The entries below are to be duplicated exactly, with nothing left out.

(Page-level text extractions)
= Beginning of Section =
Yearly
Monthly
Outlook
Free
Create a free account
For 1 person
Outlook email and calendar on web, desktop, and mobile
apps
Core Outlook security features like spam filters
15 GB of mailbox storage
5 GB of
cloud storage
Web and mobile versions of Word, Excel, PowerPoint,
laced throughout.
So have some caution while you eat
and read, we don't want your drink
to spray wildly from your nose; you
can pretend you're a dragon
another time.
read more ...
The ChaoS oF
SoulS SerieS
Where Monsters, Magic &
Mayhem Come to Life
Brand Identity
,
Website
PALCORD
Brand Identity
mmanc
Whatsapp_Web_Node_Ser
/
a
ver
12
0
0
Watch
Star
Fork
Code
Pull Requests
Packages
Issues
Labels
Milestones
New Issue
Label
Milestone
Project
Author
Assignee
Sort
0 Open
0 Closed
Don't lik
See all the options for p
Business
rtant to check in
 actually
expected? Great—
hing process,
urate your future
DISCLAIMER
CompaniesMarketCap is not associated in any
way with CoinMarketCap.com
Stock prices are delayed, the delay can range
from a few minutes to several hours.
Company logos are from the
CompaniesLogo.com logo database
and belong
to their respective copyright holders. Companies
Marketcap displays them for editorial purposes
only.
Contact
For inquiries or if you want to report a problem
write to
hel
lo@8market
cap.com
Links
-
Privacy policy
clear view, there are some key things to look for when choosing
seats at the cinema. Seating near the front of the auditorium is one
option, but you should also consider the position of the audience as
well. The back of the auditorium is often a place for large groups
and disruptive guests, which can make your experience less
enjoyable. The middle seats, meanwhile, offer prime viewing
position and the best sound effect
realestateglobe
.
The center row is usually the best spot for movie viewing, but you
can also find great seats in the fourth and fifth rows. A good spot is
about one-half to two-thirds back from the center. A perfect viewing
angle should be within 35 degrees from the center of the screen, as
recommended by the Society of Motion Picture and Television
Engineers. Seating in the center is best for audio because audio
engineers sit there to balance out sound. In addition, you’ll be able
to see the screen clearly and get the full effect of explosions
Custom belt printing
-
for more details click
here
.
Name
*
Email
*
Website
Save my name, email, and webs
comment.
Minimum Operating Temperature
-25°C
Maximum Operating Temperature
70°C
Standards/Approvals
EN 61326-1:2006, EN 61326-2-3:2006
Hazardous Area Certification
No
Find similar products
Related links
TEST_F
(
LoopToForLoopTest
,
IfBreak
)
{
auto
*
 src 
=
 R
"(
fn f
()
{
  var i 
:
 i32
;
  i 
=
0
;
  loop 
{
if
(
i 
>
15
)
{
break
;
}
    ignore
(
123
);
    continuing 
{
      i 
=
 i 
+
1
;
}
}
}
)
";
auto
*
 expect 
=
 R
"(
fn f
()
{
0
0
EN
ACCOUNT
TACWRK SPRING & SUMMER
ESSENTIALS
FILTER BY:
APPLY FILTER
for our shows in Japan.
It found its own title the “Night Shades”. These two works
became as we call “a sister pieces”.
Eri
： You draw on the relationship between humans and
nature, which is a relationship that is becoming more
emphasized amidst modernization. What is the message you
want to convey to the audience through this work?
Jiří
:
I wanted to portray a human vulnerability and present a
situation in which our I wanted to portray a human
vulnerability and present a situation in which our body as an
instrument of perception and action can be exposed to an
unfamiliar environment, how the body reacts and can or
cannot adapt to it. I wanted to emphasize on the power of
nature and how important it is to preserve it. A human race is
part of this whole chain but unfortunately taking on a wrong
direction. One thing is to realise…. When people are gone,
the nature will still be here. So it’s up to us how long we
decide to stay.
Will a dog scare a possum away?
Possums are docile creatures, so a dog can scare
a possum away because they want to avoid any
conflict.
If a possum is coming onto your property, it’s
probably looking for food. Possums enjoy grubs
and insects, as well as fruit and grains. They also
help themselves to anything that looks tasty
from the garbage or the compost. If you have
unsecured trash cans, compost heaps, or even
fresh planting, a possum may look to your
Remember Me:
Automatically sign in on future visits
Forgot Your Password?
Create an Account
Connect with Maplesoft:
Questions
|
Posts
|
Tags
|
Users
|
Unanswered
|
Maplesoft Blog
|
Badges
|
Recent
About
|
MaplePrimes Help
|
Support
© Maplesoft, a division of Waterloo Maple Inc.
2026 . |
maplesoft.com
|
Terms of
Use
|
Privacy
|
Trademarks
= End of Section =
**Task solution:**
Yearly
Monthly
Outlook
Free
Create a free account
For 1 person
Outlook email and calendar on web, desktop, and mobile
apps
Core Outlook security features like spam filters
15 GB of mailbox storage
5 GB of
cloud storage
Web and mobile versions of Word, Excel, PowerPoint,
laced throughout.
So have some caution while you eat
and read, we don't want your drink
to spray wildly from your nose; you
can pretend you're a dragon
another time.
read more ...
The ChaoS oF
SoulS SerieS
Where Monsters, Magic &
Mayhem Come to Life
Brand Identity
,
Website
PALCORD
Brand Identity
mmanc
Whatsapp_Web_Node_Ser
/
a
ver
12
0
0
Watch
Star
Fork
Code
Pull Requests
Packages
Issues
Labels
Milestones
New Issue
Label
Milestone
Project
Author
Assignee
Sort
0 Open
0 Closed
Don't lik
See all the options for p
Business
rtant to check in
 actually
expected? Great—
hing process,
urate your future
DISCLAIMER
CompaniesMarketCap is not associated in any
way with CoinMarketCap.com
Stock prices are delayed, the delay can range
from a few minutes to several hours.
Company logos are from the
CompaniesLogo.com logo database
and belong
to their respective copyright holders. Companies
Marketcap displays them for editorial purposes
only.
Contact
For inquiries or if you want to report a problem
write to
hel
lo@8market
cap.com
Links
-
Privacy policy
clear view, there are some key things to look for when choosing
seats at the cinema. Seating near the front of the auditorium is one
option, but you should also consider the position of the audience as
well. The back of the auditorium is often a place for large groups
and disruptive guests, which can make your experience less
enjoyable. The middle seats, meanwhile, offer prime viewing
position and the best sound effect
realestateglobe
.
The center row is usually the best spot for movie viewing, but you
can also find great seats in the fourth and fifth rows. A good spot is
about one-half to two-thirds back from the center. A perfect viewing
angle should be within 35 degrees from the center of the screen, as
recommended by the Society of Motion Picture and Television
Engineers. Seating in the center is best for audio because audio
engineers sit there to balance out sound. In addition, you’ll be able
to see the screen clearly and get the full effect of explosions
Custom belt printing
-
for more details click
here
.
Name
*
Email
*
Website
Save my name, email, and webs
comment.
Minimum Operating Temperature
-25°C
Maximum Operating Temperature
70°C
Standards/Approvals
EN 61326-1:2006, EN 61326-2-3:2006
Hazardous Area Certification
No
Find similar products
Related links
TEST_F
(
LoopToForLoopTest
,
IfBreak
)
{
auto
*
 src 
=
 R
"(
fn f
()
{
  var i 
:
 i32
;
  i 
=
0
;
  loop 
{
if
(
i 
>
15
)
{
break
;
}
    ignore
(
123
);
    continuing 
{
      i 
=
 i 
+
1
;
}
}
}
)
";
auto
*
 expect 
=
 R
"(
fn f
()
{
0
0
EN
ACCOUNT
TACWRK SPRING & SUMMER
ESSENTIALS
FILTER BY:
APPLY FILTER
for our shows in Japan.
It found its own title the “Night Shades”. These two works
became as we call “a sister pieces”.
Eri
： You draw on the relationship between humans and
nature, which is a relationship that is becoming more
emphasized amidst modernization. What is the message you
want to convey to the audience through this work?
Jiří
:
I wanted to portray a human vulnerability and present a
situation in which our I wanted to portray a human
vulnerability and present a situation in which our body as an
instrument of perception and action can be exposed to an
unfamiliar environment, how the body reacts and can or
cannot adapt to it. I wanted to emphasize on the power of
nature and how important it is to preserve it. A human race is
part of this whole chain but unfortunately taking on a wrong
direction. One thing is to realise…. When people are gone,
the nature will still be here. So it’s up to us how long we
decide to stay.
Will a dog scare a possum away?
Possums are docile creatures, so a dog can scare
a possum away because they want to avoid any
conflict.
If a possum is coming onto your property, it’s
probably looking for food. Possums enjoy grubs
and insects, as well as fruit and grains. They also
help themselves to anything that looks tasty
from the garbage or the compost. If you have
unsecured trash cans, compost heaps, or even
fresh planting, a possum may look to your
Remember Me:
Automatically sign in on future visits
Forgot Your Password?
Create an Account
Connect with Maplesoft:
Questions
|
Posts
|
Tags
|
Users
|
Unanswered
|
Maplesoft Blog
|
Badges
|
Recent
About
|
MaplePrimes Help
|
Support
© Maplesoft, a division of Waterloo Maple Inc.
2026 . |
maplesoft.com
|
Terms of
Use
|
Privacy
|
Trademarks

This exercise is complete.